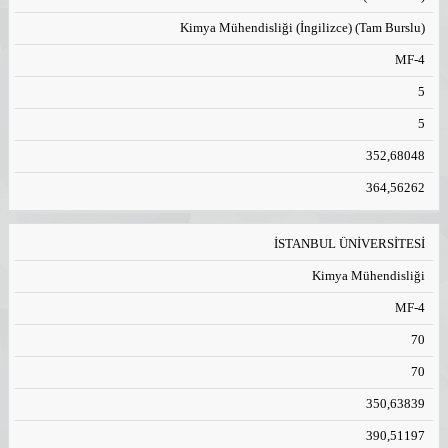
Kimya Mühendisliği (İngilizce) (Tam Burslu)
MF-4
5
5
352,68048
364,56262
İSTANBUL ÜNİVERSİTESİ
Kimya Mühendisliği
MF-4
70
70
350,63839
390,51197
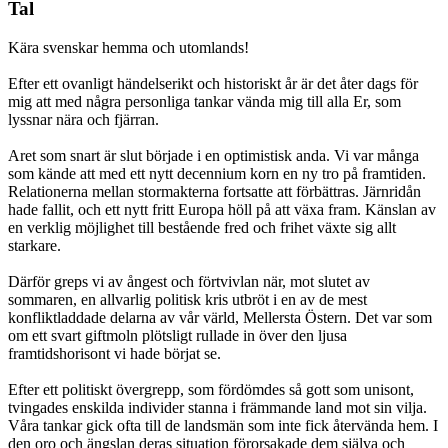
Tal
Kära svenskar hemma och utomlands!
Efter ett ovanligt händelserikt och historiskt år är det åter dags för
mig att med några personliga tankar vända mig till alla Er, som
lyssnar nära och fjärran.
Aret som snart är slut började i en optimistisk anda. Vi var många
som kände att med ett nytt decennium korn en ny tro på framtiden.
Relationerna mellan stormakterna fortsatte att förbättras. Järnridån
hade fallit, och ett nytt fritt Europa höll på att växa fram. Känslan av
en verklig möjlighet till bestående fred och frihet växte sig allt
starkare.
Därför greps vi av ångest och förtvivlan när, mot slutet av
sommaren, en allvarlig politisk kris utbröt i en av de mest
konfliktladdade delarna av vår värld, Mellersta Östern. Det var som
om ett svart giftmoln plötsligt rullade in över den ljusa
framtidshorisont vi hade börjat se.
Efter ett politiskt övergrepp, som fördömdes så gott som unisont,
tvingades enskilda individer stanna i främmande land mot sin vilja.
Våra tankar gick ofta till de landsmän som inte fick återvända hem. I
den oro och ängslan deras situation förorsakade dem själva och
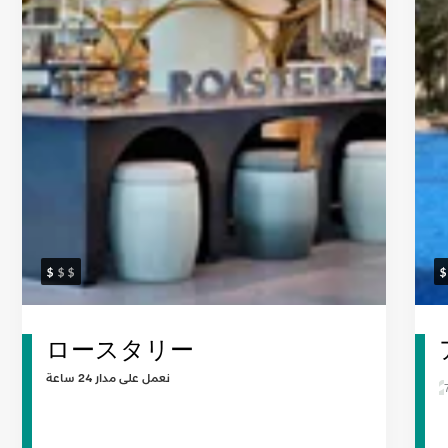
ロースタリー
نعمل على مدار 24 ساعة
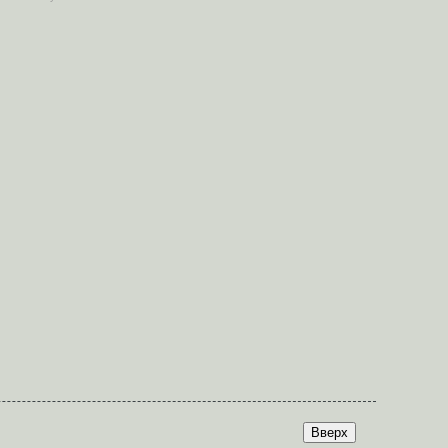
Вверх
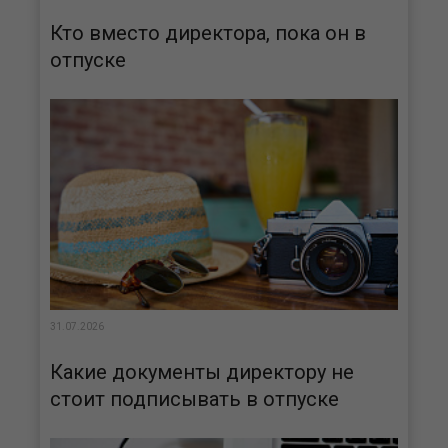
Кто вместо директора, пока он в
отпуске
31.07.2026
Какие документы директору не
стоит подписывать в отпуске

=======

** WHAT THE EXERCISE ASKS **
Please give back exactly, and with no pictures, the lines from where the listing above begins through the line containing "om ett svart".

** FINISHED TASK **
Kimya Mühendisliği (İngilizce) (Tam Burslu)
MF-4
5
5
352,68048
364,56262
İSTANBUL ÜNİVERSİTESİ
Kimya Mühendisliği
MF-4
70
70
350,63839
390,51197
Tal
Kära svenskar hemma och utomlands!
Efter ett ovanligt händelserikt och historiskt år är det åter dags för
mig att med några personliga tankar vända mig till alla Er, som
lyssnar nära och fjärran.
Aret som snart är slut började i en optimistisk anda. Vi var många
som kände att med ett nytt decennium korn en ny tro på framtiden.
Relationerna mellan stormakterna fortsatte att förbättras. Järnridån
hade fallit, och ett nytt fritt Europa höll på att växa fram. Känslan av
en verklig möjlighet till bestående fred och frihet växte sig allt
starkare.
Därför greps vi av ångest och förtvivlan när, mot slutet av
sommaren, en allvarlig politisk kris utbröt i en av de mest
konfliktladdade delarna av vår värld, Mellersta Östern. Det var som
om ett svart giftmoln plötsligt rullade in över den ljusa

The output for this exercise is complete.